Aderaldo não dormia.Ainda bebê, recém saído do útero, já apresentava os olhos arregalados. Chorava quando sentia fome, chorava quando tinha sede, chorava quando sentia cólicas, chorava quando sujava os cueiros, mas não dormia.
A mãe o colocava no colo, cantava mil cantigas de ninar, mas o pequeno Aderaldo sequer mostrava sinais de sono. Caladinho, observava os lábios da mãe se mexendo, ouvia a voz melodiosa que todas as mães, mesmo as mais desafinadas, têm quando cantam “Tutu Marambá”, “boi da cara preta” ou qualquer cantiga para adormecer.

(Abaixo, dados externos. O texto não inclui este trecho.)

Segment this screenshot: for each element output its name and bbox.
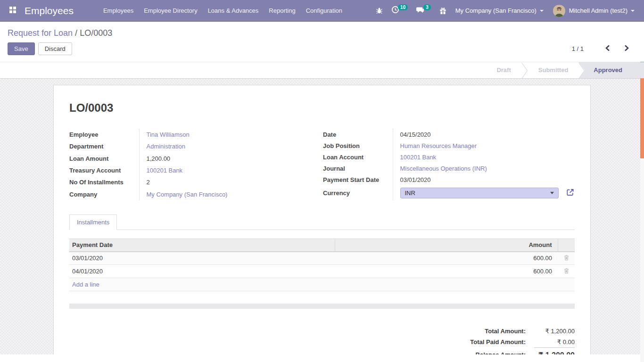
save-button[interactable]: Save xyxy=(8,42,35,55)
user-menu[interactable]: Mitchell Admin (test2) xyxy=(548,0,639,22)
field-value-payment-start-date[interactable]: 03/01/2020 xyxy=(393,174,575,185)
total-paid-amount-value: ₹ 0.00 xyxy=(534,337,575,348)
field-label-employee: Employee xyxy=(69,129,139,140)
form-view-background: LO/0003 Employee Tina Williamson Departm… xyxy=(0,79,644,354)
column-header-payment-date[interactable]: Payment Date xyxy=(69,239,335,252)
field-label-payment-start-date: Payment Start Date xyxy=(323,174,393,185)
tab-installments[interactable]: Installments xyxy=(69,214,117,230)
table-horizontal-scrollbar[interactable] xyxy=(69,304,575,309)
field-label-no-of-installments: No Of Installments xyxy=(69,176,139,188)
add-a-line-link[interactable]: Add a line xyxy=(72,281,99,288)
menu-item-loans-advances[interactable]: Loans & Advances xyxy=(203,0,264,22)
activities-badge: 10 xyxy=(398,4,408,10)
top-navbar: Employees Employees Employee Directory L… xyxy=(0,0,644,22)
external-link-icon xyxy=(566,188,575,198)
currency-external-link-button[interactable] xyxy=(566,188,575,198)
column-header-actions xyxy=(558,239,575,252)
status-step-separator xyxy=(521,62,528,78)
breadcrumb-parent-link[interactable]: Request for Loan xyxy=(8,28,73,38)
totals-summary: Total Amount: ₹ 1,200.00 Total Paid Amou… xyxy=(470,326,575,354)
field-label-loan-account: Loan Account xyxy=(323,151,393,163)
currency-select[interactable]: INR xyxy=(400,188,559,198)
statusbar: Draft Submitted Approved xyxy=(0,62,644,79)
field-label-treasury-account: Treasury Account xyxy=(69,165,139,176)
discard-button[interactable]: Discard xyxy=(38,42,72,55)
company-switcher[interactable]: My Company (San Francisco) xyxy=(451,0,548,22)
field-value-treasury-account[interactable]: 100201 Bank xyxy=(139,165,314,176)
cell-amount[interactable]: 600.00 xyxy=(335,265,558,278)
page-scrollbar-track xyxy=(640,62,644,362)
messages-badge: 3 xyxy=(423,4,431,10)
field-label-department: Department xyxy=(69,140,139,152)
pager-value[interactable]: 1 / 1 xyxy=(572,45,584,52)
user-avatar xyxy=(553,5,565,17)
field-value-journal[interactable]: Miscellaneous Operations (INR) xyxy=(393,163,575,174)
cell-amount[interactable]: 600.00 xyxy=(335,252,558,265)
field-label-loan-amount: Loan Amount xyxy=(69,153,139,165)
column-header-amount[interactable]: Amount xyxy=(335,239,558,252)
apps-menu-button[interactable] xyxy=(5,0,21,22)
add-line-row: Add a line xyxy=(69,278,575,291)
pager-previous-button[interactable] xyxy=(598,44,617,53)
total-amount-value: ₹ 1,200.00 xyxy=(534,326,575,337)
balance-amount-label: Balance Amount: xyxy=(470,348,534,355)
cell-payment-date[interactable]: 03/01/2020 xyxy=(69,252,335,265)
app-brand[interactable]: Employees xyxy=(25,5,74,16)
messages-button[interactable]: 3 xyxy=(412,6,435,16)
debug-bug-icon[interactable] xyxy=(372,7,387,14)
pager-next-button[interactable] xyxy=(617,44,636,53)
delete-row-button[interactable] xyxy=(564,268,569,275)
trash-icon xyxy=(564,255,569,262)
navbar-systray: 10 3 My Company (San Francisco) xyxy=(372,0,639,22)
status-step-submitted[interactable]: Submitted xyxy=(528,62,579,78)
menu-item-configuration[interactable]: Configuration xyxy=(301,0,347,22)
main-menu: Employees Employee Directory Loans & Adv… xyxy=(98,0,347,22)
total-paid-amount-label: Total Paid Amount: xyxy=(470,337,534,348)
status-step-separator xyxy=(578,62,585,78)
field-value-department[interactable]: Administration xyxy=(139,140,314,152)
chevron-down-icon xyxy=(631,10,635,12)
field-value-employee[interactable]: Tina Williamson xyxy=(139,129,314,140)
breadcrumb: Request for Loan / LO/0003 xyxy=(8,28,636,38)
field-label-date: Date xyxy=(323,129,393,140)
field-value-no-of-installments[interactable]: 2 xyxy=(139,176,314,188)
pager: 1 / 1 xyxy=(572,44,636,53)
form-group-right: Date 04/15/2020 Job Position Human Resou… xyxy=(323,129,575,200)
field-label-job-position: Job Position xyxy=(323,140,393,151)
menu-item-employees[interactable]: Employees xyxy=(98,0,139,22)
status-step-draft[interactable]: Draft xyxy=(486,62,521,78)
form-group-left: Employee Tina Williamson Department Admi… xyxy=(69,129,314,200)
menu-item-employee-directory[interactable]: Employee Directory xyxy=(139,0,202,22)
field-value-company[interactable]: My Company (San Francisco) xyxy=(139,189,314,200)
trash-icon xyxy=(564,268,569,275)
activities-button[interactable]: 10 xyxy=(387,6,412,16)
chevron-right-icon xyxy=(624,44,630,53)
breadcrumb-current: LO/0003 xyxy=(80,28,112,38)
balance-amount-value: ₹ 1,200.00 xyxy=(534,348,575,355)
form-sheet: LO/0003 Employee Tina Williamson Departm… xyxy=(53,85,591,354)
field-value-job-position[interactable]: Human Resources Manager xyxy=(393,140,575,151)
field-value-loan-account[interactable]: 100201 Bank xyxy=(393,151,575,163)
installments-table: Payment Date Amount 03/01/2020 600.00 xyxy=(69,239,575,291)
field-label-journal: Journal xyxy=(323,163,393,174)
breadcrumb-separator: / xyxy=(75,28,80,38)
chevron-down-icon xyxy=(540,10,544,12)
field-value-loan-amount[interactable]: 1,200.00 xyxy=(139,153,314,165)
menu-item-reporting[interactable]: Reporting xyxy=(264,0,300,22)
status-step-approved[interactable]: Approved xyxy=(578,62,644,78)
field-label-currency: Currency xyxy=(323,185,393,200)
table-row: 03/01/2020 600.00 xyxy=(69,252,575,265)
chevron-left-icon xyxy=(604,44,611,53)
record-title: LO/0003 xyxy=(69,101,575,115)
control-panel: Request for Loan / LO/0003 Save Discard … xyxy=(0,22,644,62)
apps-grid-icon xyxy=(9,6,17,15)
delete-row-button[interactable] xyxy=(564,255,569,262)
total-amount-label: Total Amount: xyxy=(470,326,534,337)
notebook-tabs: Installments xyxy=(69,214,575,230)
table-row: 04/01/2020 600.00 xyxy=(69,265,575,278)
cell-payment-date[interactable]: 04/01/2020 xyxy=(69,265,335,278)
select-caret-icon xyxy=(550,192,554,194)
field-label-company: Company xyxy=(69,189,139,200)
gift-icon[interactable] xyxy=(435,7,451,15)
field-value-date[interactable]: 04/15/2020 xyxy=(393,129,575,140)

Por horas a mãe se esforçava, até ficar rouca, mas nada do rebento dormir.
Com o tempo os pais desistiram, acostumaram-se com a insônia permanente do guri. Acreditavam que a criança dormia depois deles e não se preocupavam. O pai, curioso, passou a acordar de madrugada na esperança de flagrar o filho de olhos fechados no berço. Pé ante pé se aproximava, mas lá estavam aqueles pequenos olhos negros o observando.
Apenas por cisma, o levaram ao médico que não acreditou em seu relato. Por via das dúvidas, o deixaram internado por dois dias no hospital monitorado 24 horas por câmeras de vídeo e visitas constantes das enfermeiras, mas sequer um cochilo foi observado pelos olhos eletrônicos ou por aquele monte de eletrodos colados em sua cabecinha. Como os exames clínicos não acusavam qualquer anormalidade, o liberaram.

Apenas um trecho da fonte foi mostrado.